Linda Graves was asking his mother about meal schedules, so Pete waved and went to collect the mail in the hall. An advertising circular for Bea; he’d hold it for her till she was back from scouting that pitcher in Bowie—she’d had her last prospect poached by a fellow Senators scout who thought MissVerretti should stick with fetching the coffee, and Bea was swearing up and down that he wouldn’t get the next one... One of those round-robin letters for Lina from the other Pillsbury Bake-Off contestants; he set it aside with a smile. Lina had already prepared her junior division entry form for this year’s contest, and she said with a jut in her jaw (tweaking and retweaking her recipe for Raspberry Ripple Cake) that this time she was going to win it . . . A catalog for Nora; Pete laid that aside too. He’d worried that Nora would be leaving, too, what with that big diamond reappearing on her finger, but “No, I’m definitely staying,” she said brightly, dishing up her colcannon at the last Thursday supper, and even if she stayed out late an awful lot of nights, she was wearing the diamond on her right hand and not her left, so who knew what was happening there.
Pete sifted the rest of the mail, hoping for a postcard from Claire, but she was a lousy correspondent. They’d only gotten one quick note since she’d moved out, postmarked exotically from Bermuda, and a photograph: Claire smiling in a red bikini, making Pete blush (all that red hair and all that creamy bosom), sitting on a dock in front of a huge pale green house, arm around a sunburned, grinning little boy. Her boss, Mrs.Sutherland, must have been the one who took the photo; you could see her tall skinny shadow on the dock. Awfully nice of her to offer Claire that job as social secretary , Pete thought, though he wasn’t entirely sure what a social secretary for a Washington political widow actually did in Bermuda.

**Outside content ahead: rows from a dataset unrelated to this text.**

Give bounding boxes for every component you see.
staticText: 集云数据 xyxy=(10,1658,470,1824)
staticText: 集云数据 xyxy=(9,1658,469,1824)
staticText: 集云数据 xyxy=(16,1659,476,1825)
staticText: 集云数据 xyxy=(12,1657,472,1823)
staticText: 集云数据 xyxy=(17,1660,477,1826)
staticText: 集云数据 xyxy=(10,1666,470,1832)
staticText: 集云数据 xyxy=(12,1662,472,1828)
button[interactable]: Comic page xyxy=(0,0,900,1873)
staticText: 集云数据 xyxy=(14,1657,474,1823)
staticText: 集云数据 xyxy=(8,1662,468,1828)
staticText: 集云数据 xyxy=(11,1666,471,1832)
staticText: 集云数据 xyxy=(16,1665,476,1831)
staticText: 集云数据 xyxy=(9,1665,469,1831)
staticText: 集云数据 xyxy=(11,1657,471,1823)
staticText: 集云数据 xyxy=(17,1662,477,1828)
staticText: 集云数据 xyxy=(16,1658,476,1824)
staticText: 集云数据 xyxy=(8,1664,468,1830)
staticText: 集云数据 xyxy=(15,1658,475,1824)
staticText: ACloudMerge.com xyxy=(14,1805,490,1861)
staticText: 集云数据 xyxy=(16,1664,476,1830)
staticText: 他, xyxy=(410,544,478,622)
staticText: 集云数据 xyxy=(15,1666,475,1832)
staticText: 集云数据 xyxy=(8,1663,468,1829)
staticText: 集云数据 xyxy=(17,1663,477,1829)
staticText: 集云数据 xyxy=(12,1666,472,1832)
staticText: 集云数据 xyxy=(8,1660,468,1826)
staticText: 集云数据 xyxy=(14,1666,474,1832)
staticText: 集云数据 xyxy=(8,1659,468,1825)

At the very, very bottom of the mail stack, Pete saw it: an unsigned postcard showing the Brooklyn Bridge in New York, addressed to him in a familiar looping feminine writing.
Dear Hammerin’ Pete, Writing in haste—illustrations due for a children’s book AND helping plan Arlene’s wedding. What is it about American women and weddings? Did I mention how deadly dull her fiancé is? She runs him like a train & he seems quite happy.
Give my love to the Briar Club. I wish you were here!